Homestay

The other residents of this homestay are a Tibetan couple from China who carry a small sign saying ‘Dear sir or madam, I am sorry but I do not speak English or Nepali. Please give me a three month visa’. It appears to have worked, for here they are. We communicate through smiles and gestures. They have visitors in the evening – I came downstairs from dinner to find the living room filled with monks eating away and felt slightly uncomfortable as the shared sink at which I had to brush my teeth was right in the middle of it. But there it is, I brushed my teeth surrounded by feasting monks, and went to bed.

Upstairs lives the lady of the house, a very sweet young woman who I think assumes I am her age (she must be about 25). She has a square, attractive face and exudes both determination and humour. She has two young daughters, one two and one five, of whom the two-year old is currently down with a fever but when feeling well calls me ‘aunty’ and plays peekaboo. My hostess is, fortunately, a good cook and I have even enjoyed the daal bhaat she makes, particularly a variation in which the daal was filled with what I thought were dried wild mushrooms but what I think my hostess explained was actually a sort of dried vegetable paste.
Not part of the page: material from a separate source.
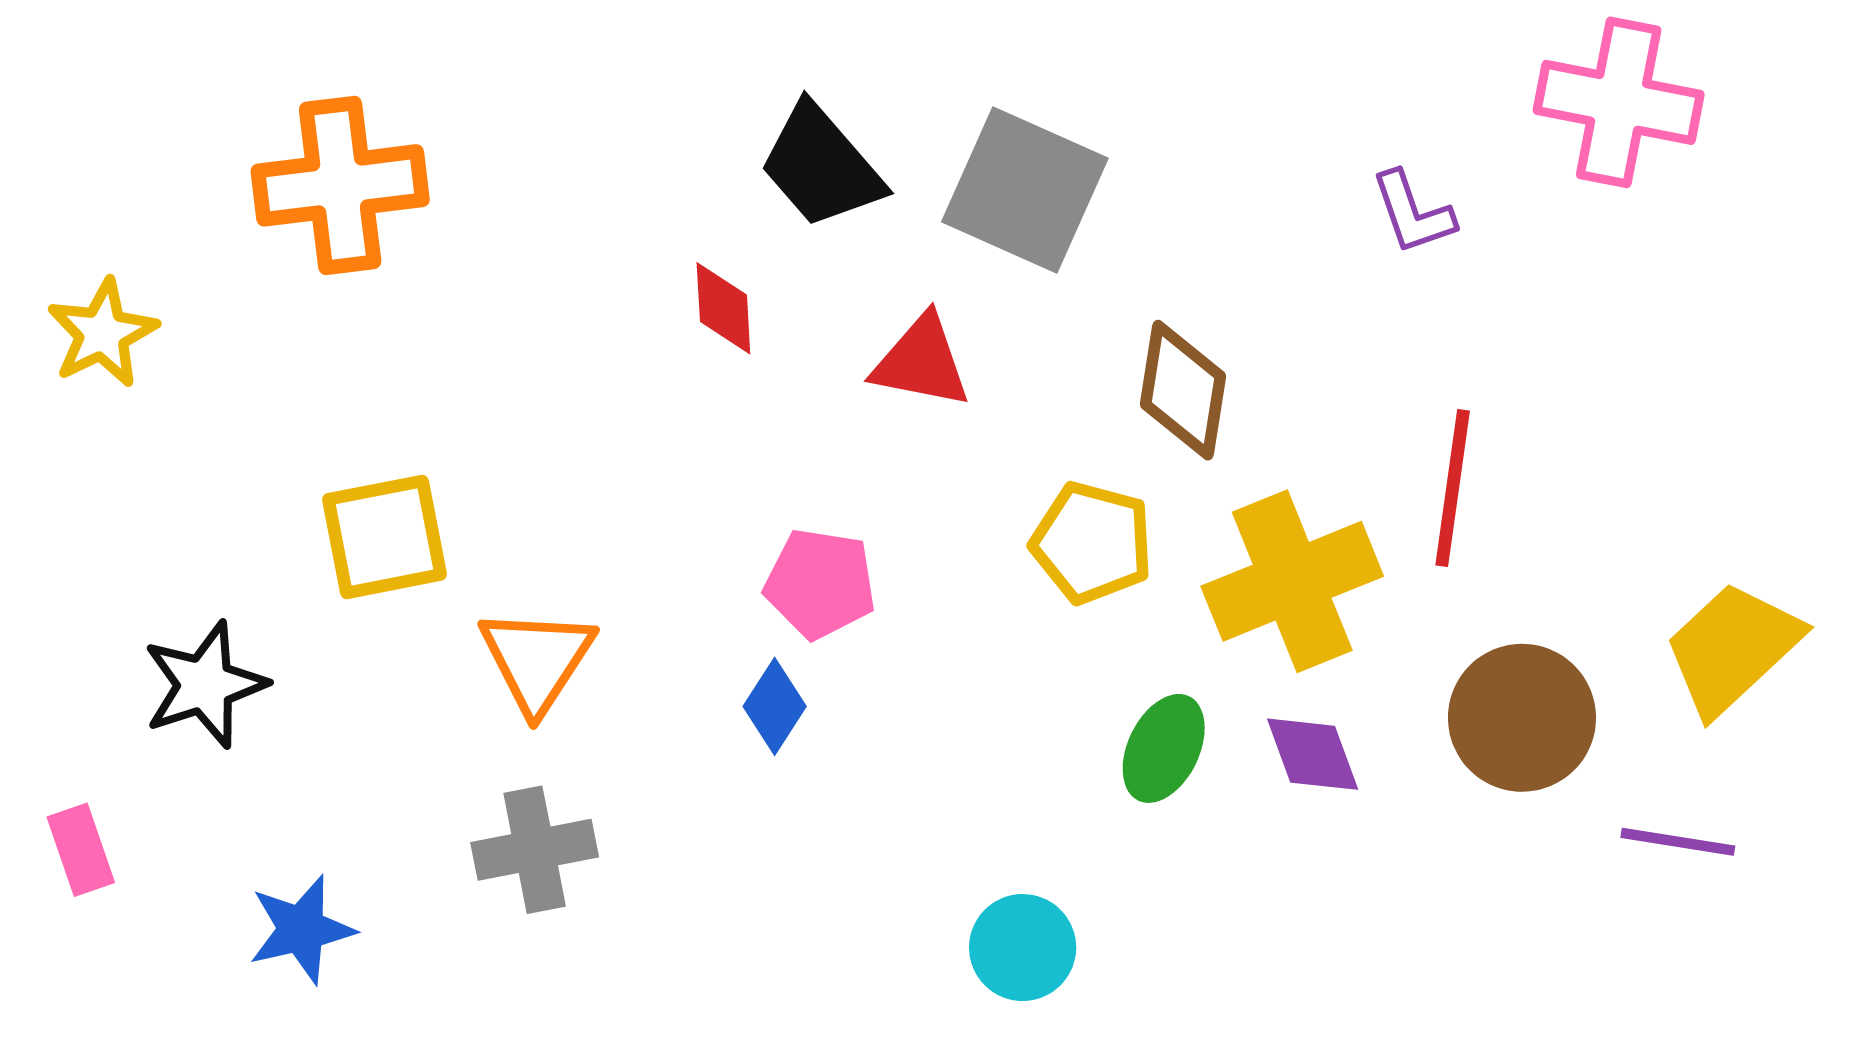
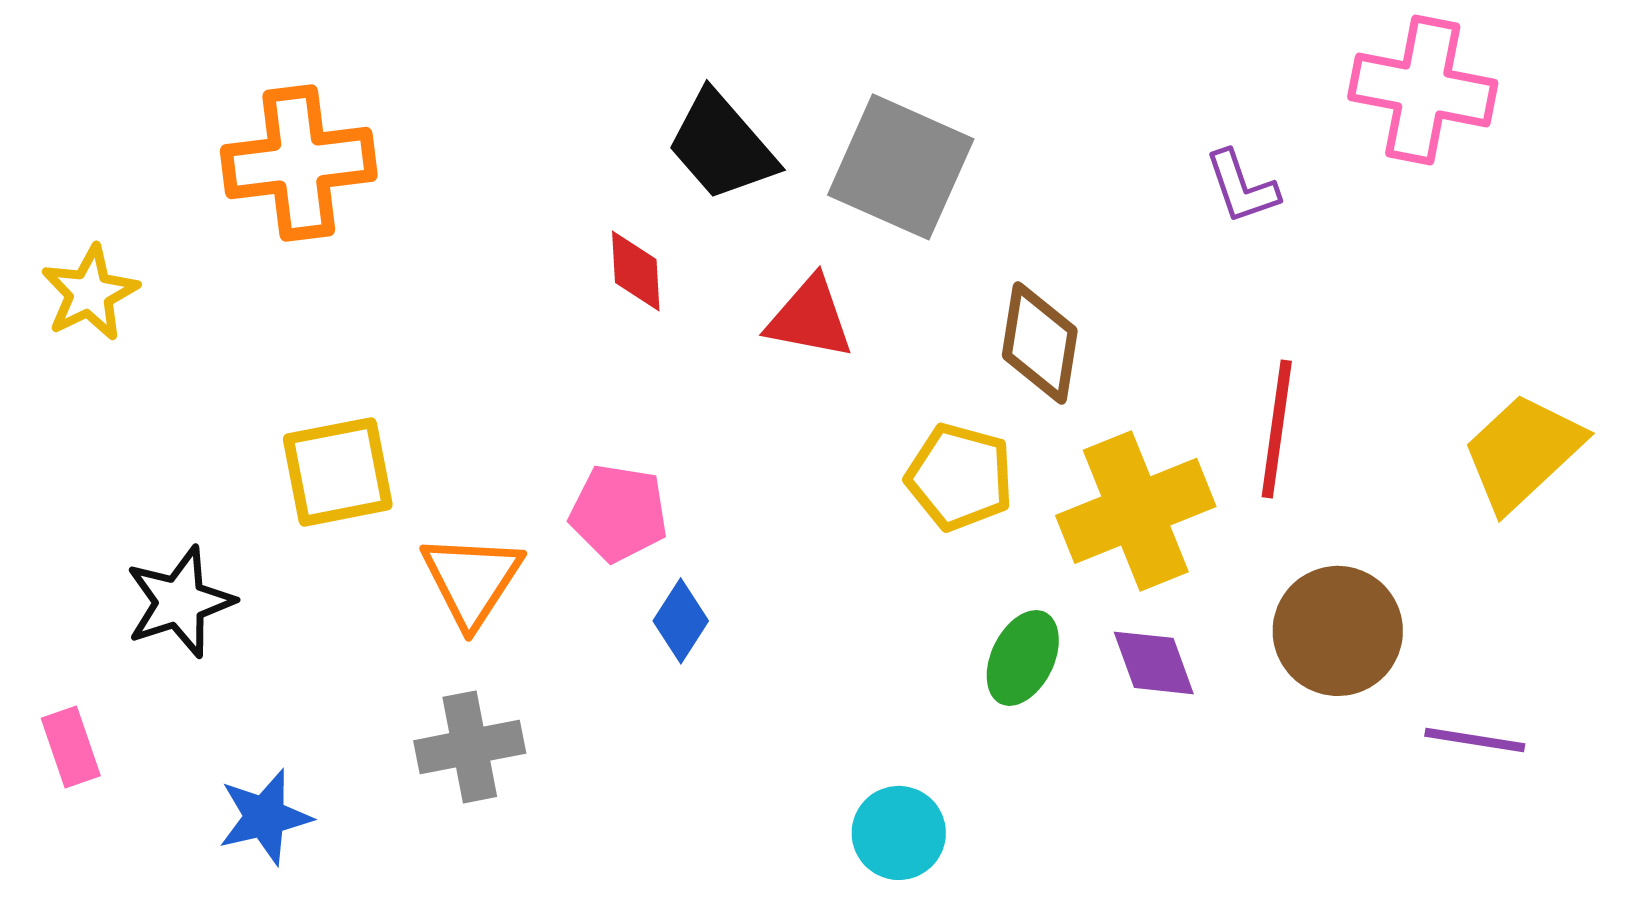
pink pentagon: (820, 584) -> (619, 513), moved
yellow trapezoid: (1732, 648) -> (1523, 452), moved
Her husband works at a hotel in Thamel and is there only every other day; he kindly took a bag of washing for me to get laundered.

Finally, there are her parents-in-law. A small, quiet smiling man in a Dhaka cap who seems to live on the topmost rooftop, and a large, sturdy woman who laughs loudly whenever she sees me and urges me, in sign language, to drink hot water for my persistent cough.